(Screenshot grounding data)
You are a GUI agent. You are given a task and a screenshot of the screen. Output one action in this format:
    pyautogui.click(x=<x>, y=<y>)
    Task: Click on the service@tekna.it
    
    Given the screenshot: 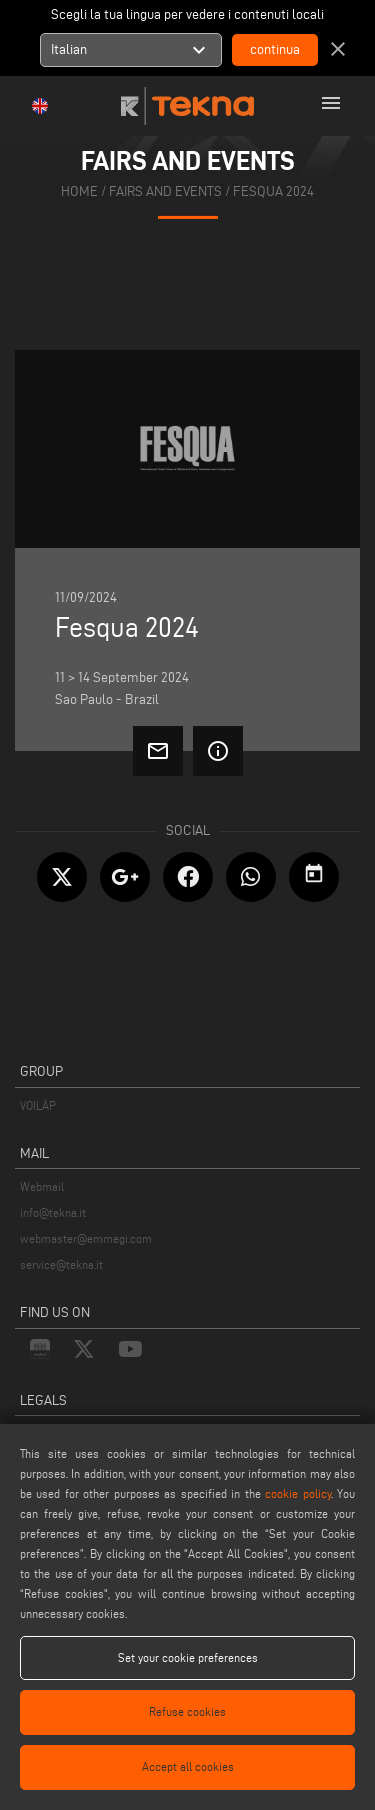 What is the action you would take?
    pyautogui.click(x=61, y=1264)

## Goal of the exercise
Copy out the entries above exactly as given, starting at the top and ending with the line containing "Task: Click on the service@tekna.it"; include both and nothing more.

## Reply to the task
You are a GUI agent. You are given a task and a screenshot of the screen. Output one action in this format:
    pyautogui.click(x=<x>, y=<y>)
    Task: Click on the service@tekna.it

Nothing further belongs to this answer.